In the case of ionic bonding, a non-metal (e.g. fluorine) will gain electrons to ensure that each of it's occupied electron orbitals are full (containing two electrons).

 

[alxm]

In the case of ionic bonding, a non-metal (e.g. fluorine) will gain electrons to ensure that each of it's occupied electron orbitals are full (containing two electrons).

An atom doesn't have the same orbitals when it's in a molecule as if it's a free atom. A molecule like HF is not more stable as H⁺ and F^-, if you pull it apart. You must be thinking about Lewis theory and how they 'want' a noble gas structure, but that doesn't have a lot to do with orbitals and the Pauli principle.

If you want to talk molecules in terms of QM, you'd normally describe it in terms of Valence-Bond (VB) theory or Molecular orbital (MO) theory. In which case a HF molecule bonds by forming a sigma bonding MO, alternately an sp-hybrid (in VB theory) from the hydrogen 1s orbital and one of the fluorine 2p orbitals.

The Pauli principle doesn't make an orbital more stable with two electrons than one. Electrons repel each other, and their mutual repulsion couldn't be larger than the one between electrons in the same orbital.
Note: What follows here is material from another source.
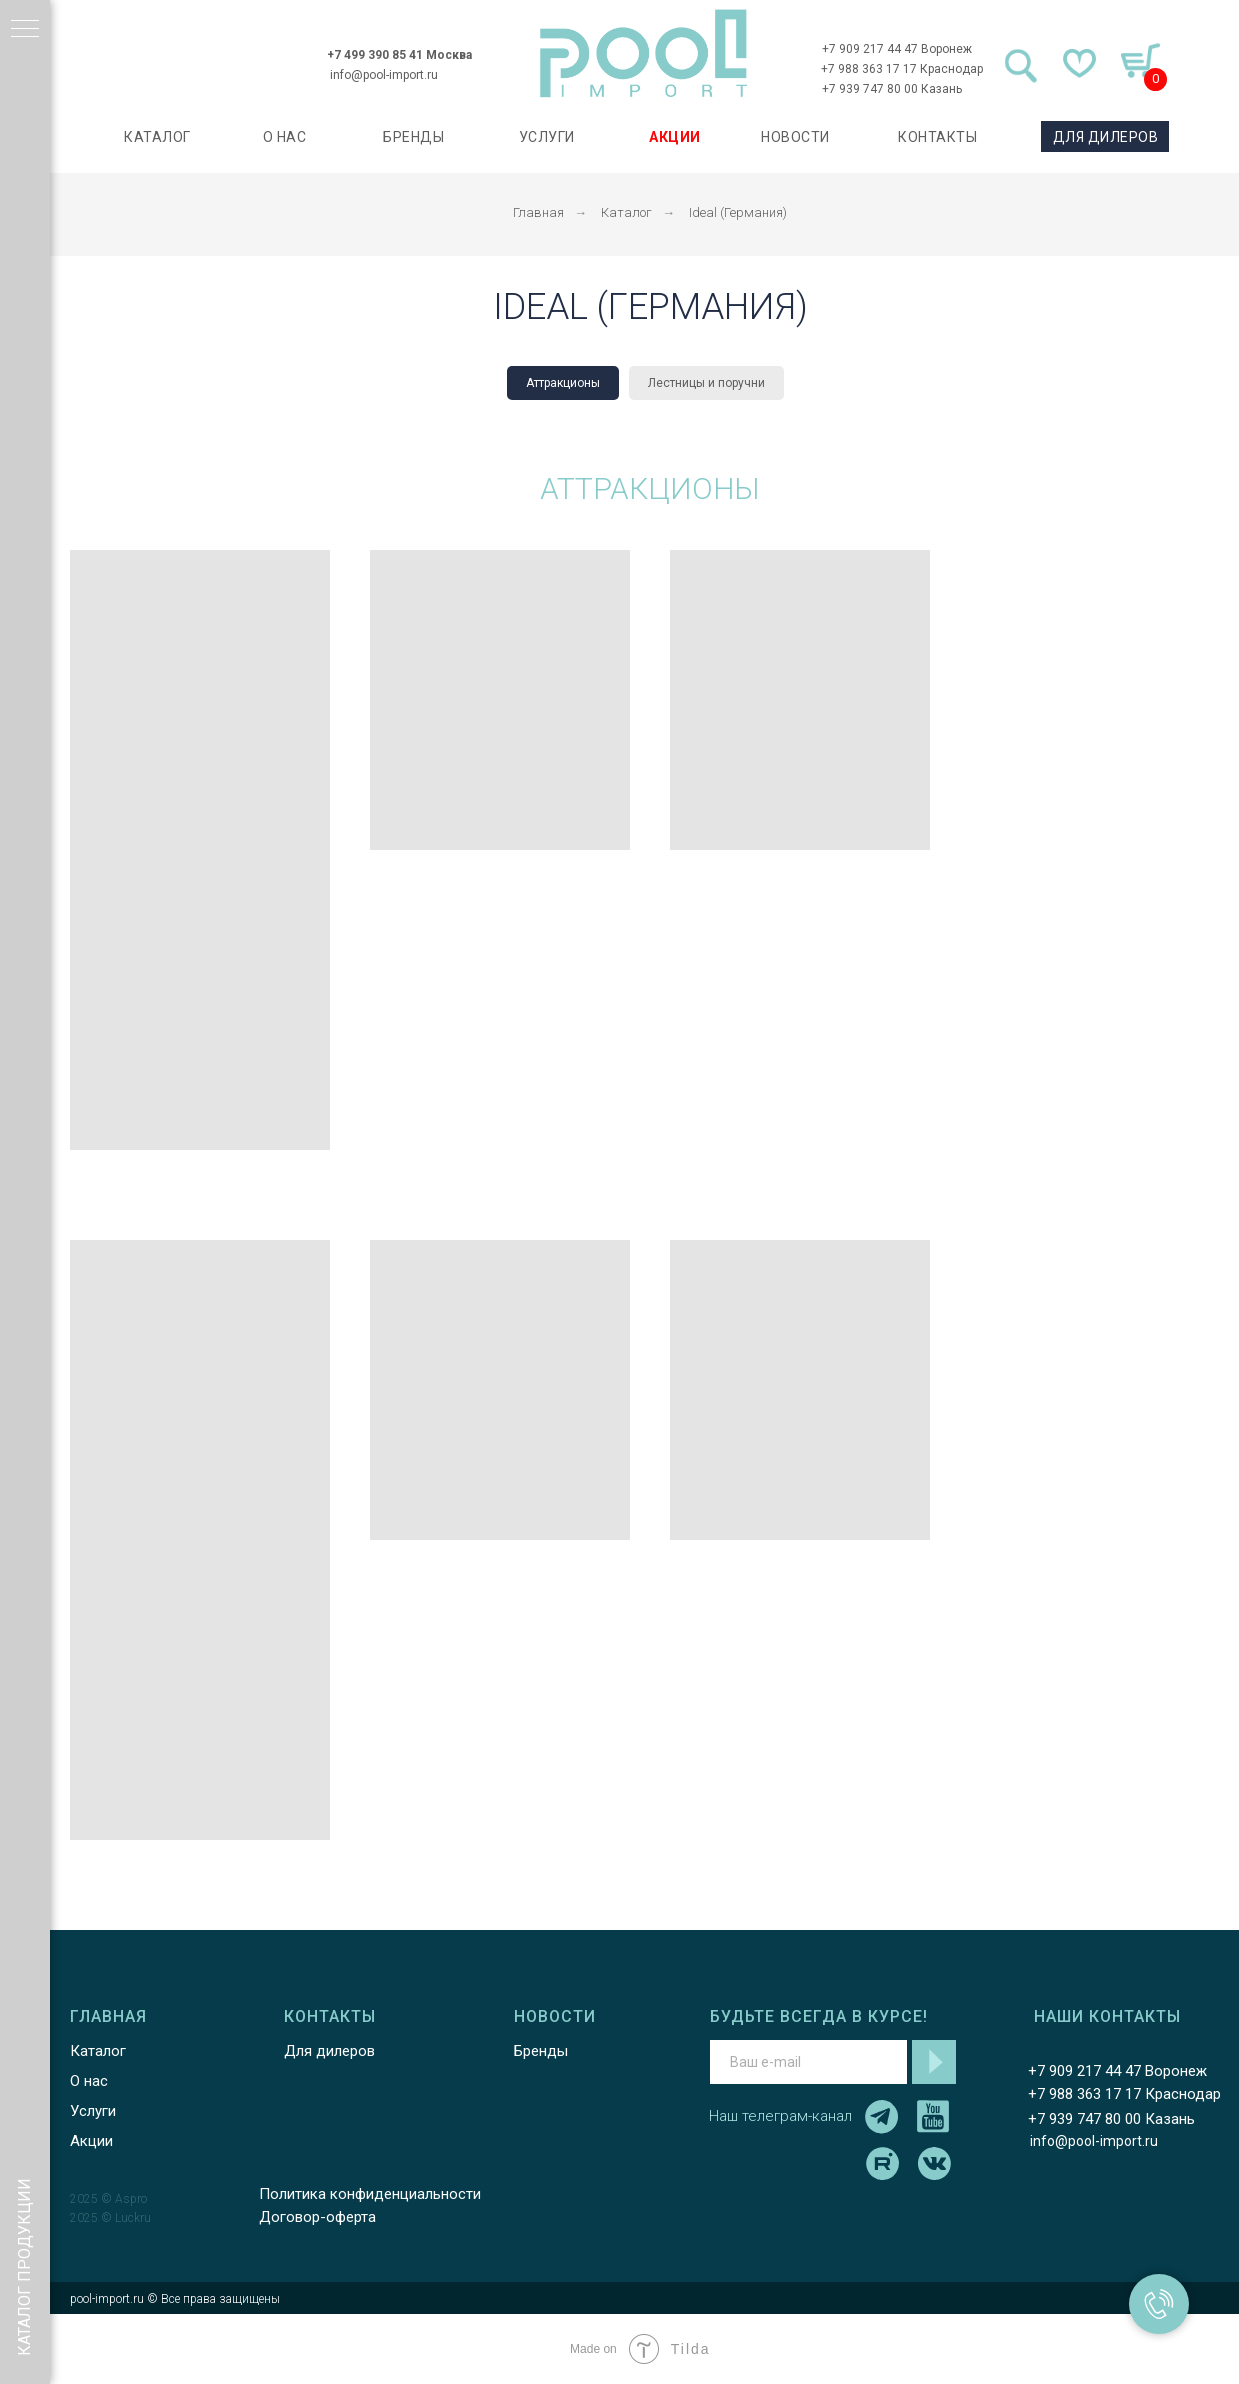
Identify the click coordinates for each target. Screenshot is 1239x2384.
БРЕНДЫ (413, 137)
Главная (538, 212)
They'll only share the same orbital if that orbital is low enough in energy. Otherwise they'll spread out as much as possible, to reduce overlap, but also to maximize the total spin. (Which reduces repulsion through the Pauli principle, since they can't be at the same place at the same time when they have the same spin) This is http://en.wikipedia.org/wiki/Hund%27s_rule_of_maximum_multiplicity" An example is the triplet ground-state of the oxygen molecule.

A non-metal atom will gain electrons to fill a Lewis octet or 18. But if you're going to talk about orbitals, the Pauli principle and quantum topics, you also need to drop the pre-quantum Lewis model for theories of bonding actually based on QM. Which means VB and/or MO theory.